U-Boot is configured for the slowest possible NOR speed by defalut. So, copy from NOR is very slow (slowest possible).Board uses AM29LV256MH. connected using 16 bit bus. Data sheet (of NOR) mentions 120ns as the access time (read setup time + read strobe time). read strobe time has to be atleast 40ns. EMIFA runs at 100 MHz EMIFA speed (1/6 th of PLL1 600MHz). i.e. theoretically 12 EMIFA clocks are needed to fetch one short(16 bits bus).

Convention to calculate EMIFA cycles need
 EMIFA cycles = ceil of ("calculated cycles as per data sheets") + 1
                = 12 + 1
one additional clock (+ 1) is to account for crystal/oscillator accuracy.
EMIFA CS2 setting can be any of the following (refer DM6446 EMIF user guide for EMIFA CS2 register)
EMIFA CS2 0x3FFE058D. read setup of 1 clock (register value of 0) + 12 clocks (register value of 11).
EMIFA CS2 0x3FFEC20D. read setup of 7 clocks (register value of 6) + 5 clocks (register value of 4)
read hold time is not needed, but minimum is 1 clock on DM6446 (register value of 0)

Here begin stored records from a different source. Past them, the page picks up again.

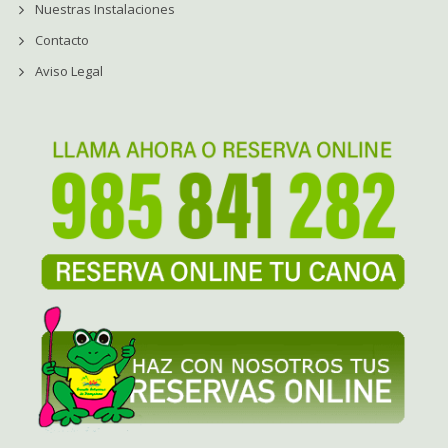
Nuestras Instalaciones
Contacto
Aviso Legal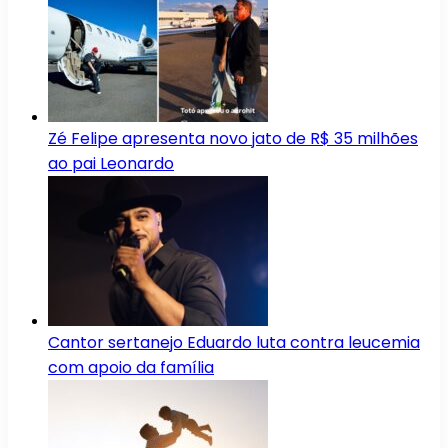
Zé Felipe apresenta novo jato de R$ 35 milhões
ao pai Leonardo
Cantor sertanejo Eduardo luta contra leucemia
com apoio da família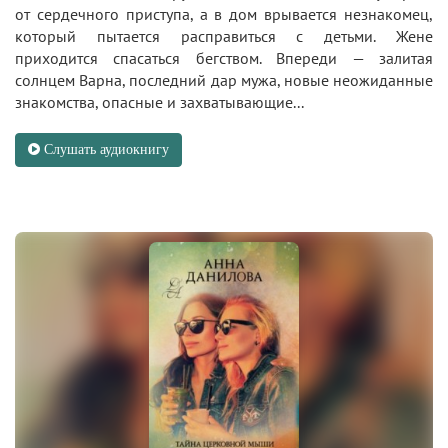
от сердечного приступа, а в дом врывается незнакомец,
который пытается расправиться с детьми. Жене
приходится спасаться бегством. Впереди — залитая
солнцем Варна, последний дар мужа, новые неожиданные
знакомства, опасные и захватывающие...
Слушать аудиокнигу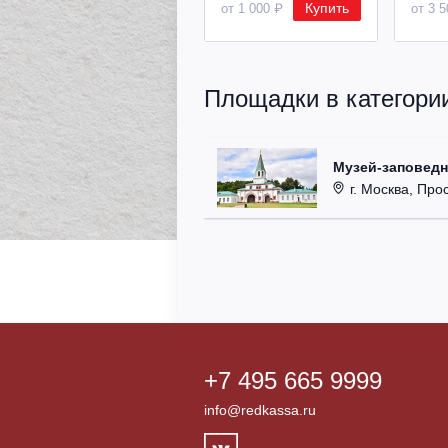
Купить
от 1 000 ₽
от 3 
Площадки в категории
Музей-заповедн
г. Москва, Про
+7 495 665 9999
info@redkassa.ru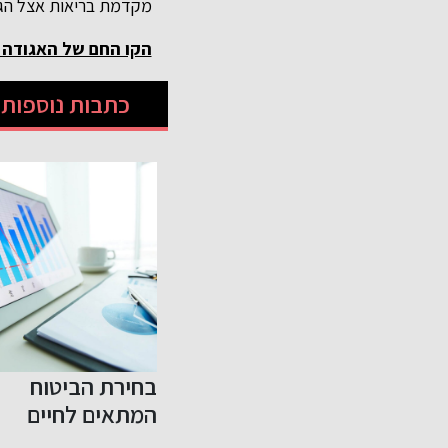
מקדמת בריאות אצל הגיל
הקו החם של האגודה לב
כתבות נוספות ש
: מרכז
בחירת הביטוח
הגשת תביעה לאח
לית
המתאים לחיים
תאונה: ממה
 את
שלכם
מתחילים?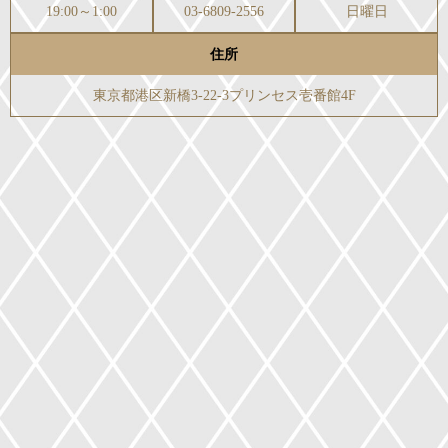
19:00～1:00
03-6809-2556
日曜日
住所
東京都港区新橋3-22-3プリンセス壱番館4F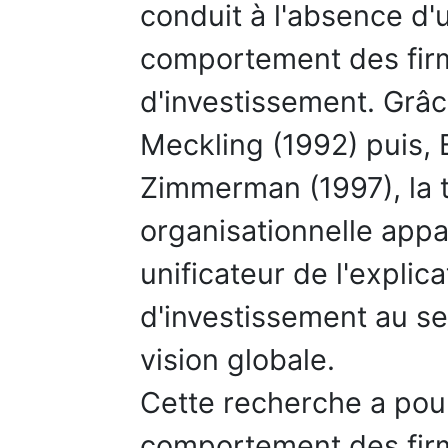
conduit à l'absence d'
comportement des firm
d'investissement. Grâ
Meckling (1992) puis, B
Zimmerman (1997), la t
organisationnelle app
unificateur de l'expli
d'investissement au se
vision globale.
Cette recherche a pour
comportement des fir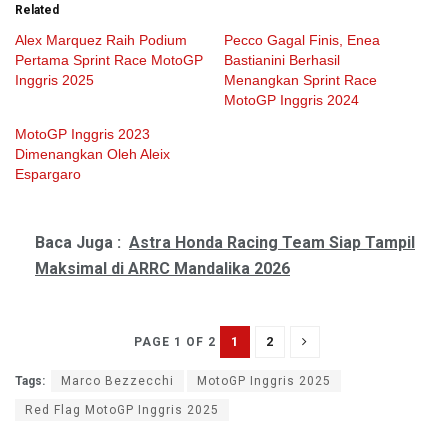
Related
Alex Marquez Raih Podium
Pecco Gagal Finis, Enea
Pertama Sprint Race MotoGP
Bastianini Berhasil
Inggris 2025
Menangkan Sprint Race
MotoGP Inggris 2024
MotoGP Inggris 2023
Dimenangkan Oleh Aleix
Espargaro
Baca Juga :
Astra Honda Racing Team Siap Tampil
Maksimal di ARRC Mandalika 2026
1
2
PAGE 1 OF 2
Tags:
Marco Bezzecchi
MotoGP Inggris 2025
Red Flag MotoGP Inggris 2025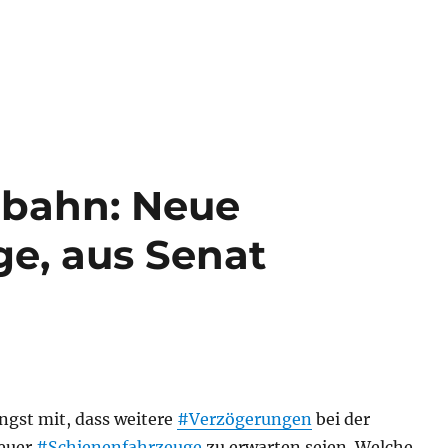
nbahn: Neue
e, aus Senat
üngst mit, dass weitere
#Verzögerungen
bei der
euer
#Schienenfahrzeuge
zu erwarten seien. Welche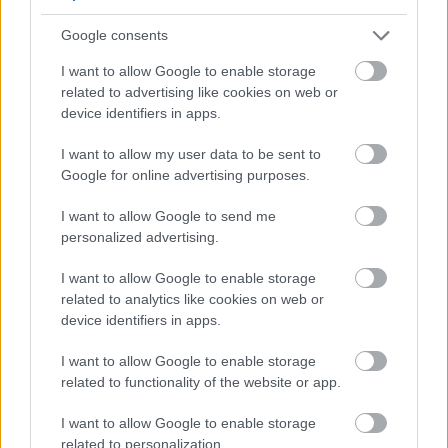
Google consents
I want to allow Google to enable storage
related to advertising like cookies on web or
device identifiers in apps.
I want to allow my user data to be sent to
Google for online advertising purposes.
I want to allow Google to send me
personalized advertising.
I want to allow Google to enable storage
related to analytics like cookies on web or
device identifiers in apps.
30 éves a Bocuse d'Or, a világ
I want to allow Google to enable storage
legnagyobb szakácsversenye. De mi
related to functionality of the website or app.
volt 30 éve?
I want to allow Google to enable storage
világevő
•
2017. január 08.
0
related to personalization.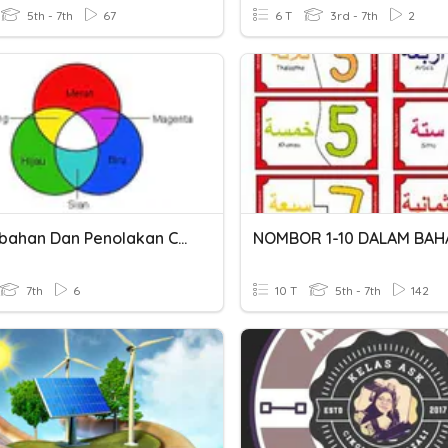
5th - 7th
67
6 T
3rd - 7th
2
Penambahan Dan Penolakan Cahaya
7th
6
10 T
5th - 7th
142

Changes go into AEMIF NOR initialization part of board/davinci/lowlevel_init.S

ACFG2:                  .word 0x01E00010
ACFG2_VAL:              .word 0x3FFE058D
..
LDR R0, ACFG2
LDR R1, ACFG2_VAL
LDR R2, [R0]
AND R1, R2, R1
STR R1, [R0]
...

Parameter Space

Reduce the U-Boot Parameter Space from 128kB to 2kB.

Changes goino include/configs/davinci.h

#define CFG_ENV_SIZE            0x800


Remove/Relocate I2C communication code

I2C communication in U-Boot is slow and can be removed or relocated outof u-boot init code. Instead of running it as part of init, it can run as part of appropriate command (when u-boot is in interactive mode). On this board, for example, MAC address is read over I2C in board/davinci/davinci.c. Moved it to cmd_net.c

..
netboot_common(...)
..
if(readset_ethaddr_first) {
   /* do I2C communication to get MAC address here */
   readset_ethaddr_first = 0;
}
....

Make NOR to DDR Copy Faster

C Optimization

u-boot memory copy code is not optimal.CPU does byte by byte copy.

Two functions where the copy happens

memmove of lib_generic/string.c
do_mem_cp of common/cmd_mem.c

By writing optimized c routine to copy data (when source and destination are aligned on double boundary) got 0.8MB per 100 milliseconds. i.e. 2.4MB (Kernel+filesystem) copy takes 300 milliseconds.

    if( (((uint)dst|(uint)src)&0x7) == 0 )
    { // both dst and src are aligned on double boundary
       double *dDbl;
       const double *sDbl;
       
       loop = len >> 3;
       dDbl = (double *)dst;
       sDbl = (const double*)src;
       
       for (i = 0; i < loop; i++)
          *dDbl++ = *sDbl++;
       
       d = (uchar*)dDbl;
       s = (const uchar*)sDbl;
       if (len & 4)    { *d++ = *s++; *d++ = *s++; *d++ = *s++; *d++ = *s++;}
       if (len & 2)    { *d++ = *s++; *d++ = *s++; }
       if (len & 1)      *d++ = *s++;
    }

Optimization Using EDMA

By moving to EDMA to copy, got 1.26 MB per 100milliseconds. i.e. 2.4MB (Kernel+filesystem) copy takes 190 milliseconds.Theoretical calculations (based on AM29LV256MH's 120ns access time per two bytes) give 144milliseconds for 2.4MB NOR to DDR copy.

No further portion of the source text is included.